The incorporation of the magnetic interaction energy $B$ into an effective-exchange parameter in the transfer matrix has been used to probe the behavior of the square ferromagnetic and antiferromagnetic Ising lattices with nearest-neighbor interactions $\ensuremath{\epsilon}$ in finite magnetic fields. The ferromagnetic-specific-heat capacity $C(B,T)$ is proportional to $\ensuremath{-}\mathrm{ln}(\frac{B}{\ensuremath{\epsilon}})$ at the zero-field critical temperature $T$, when $\frac{B}{\ensuremath{\epsilon}}\ensuremath{\ll}1$, in agreement with a previous analysis.

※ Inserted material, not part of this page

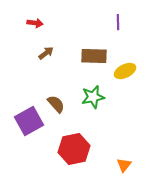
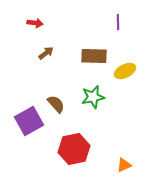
orange triangle: rotated 28 degrees clockwise
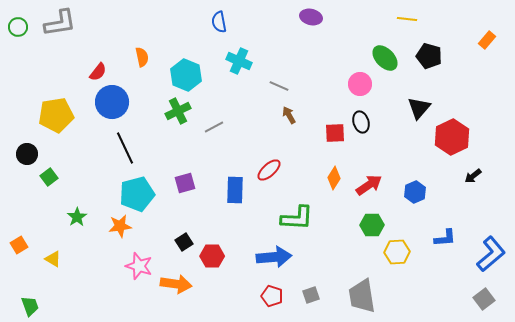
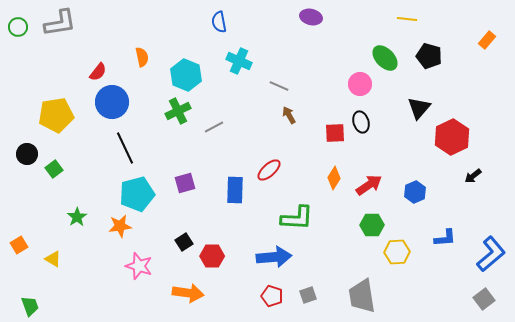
green square at (49, 177): moved 5 px right, 8 px up
orange arrow at (176, 284): moved 12 px right, 9 px down
gray square at (311, 295): moved 3 px left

The temperature ${T}_{m}$ at which $C(B,T)$ attains a maximum is initially depressed below ${T}_{c}$, while exhibiting a quadratic dependence on $B$. In larger fields, ${T}_{m}$ turns around and is elevated, where now it is directly proportional to $B$. Qualitatively, this pattern exhibited by $C(B,T)$ also is found with the mean-field approximation. The specific-heat capacity for the antiferromagnetic lattice essentially retains its zero-field form through $\frac{B}{|\ensuremath{\epsilon}|}<2$ and exhibits a logarithmic divergence at the Neel temperature ${T}_{N}(B)$, as does the magnetic susceptibility when $B>0$. The ${T}_{N}(B)$ obtained through this method, over the range where the method is thought to be reliable, is in excellent agreement with previous work. Finally, some general features which are applicable to the three-dimensional case are noted.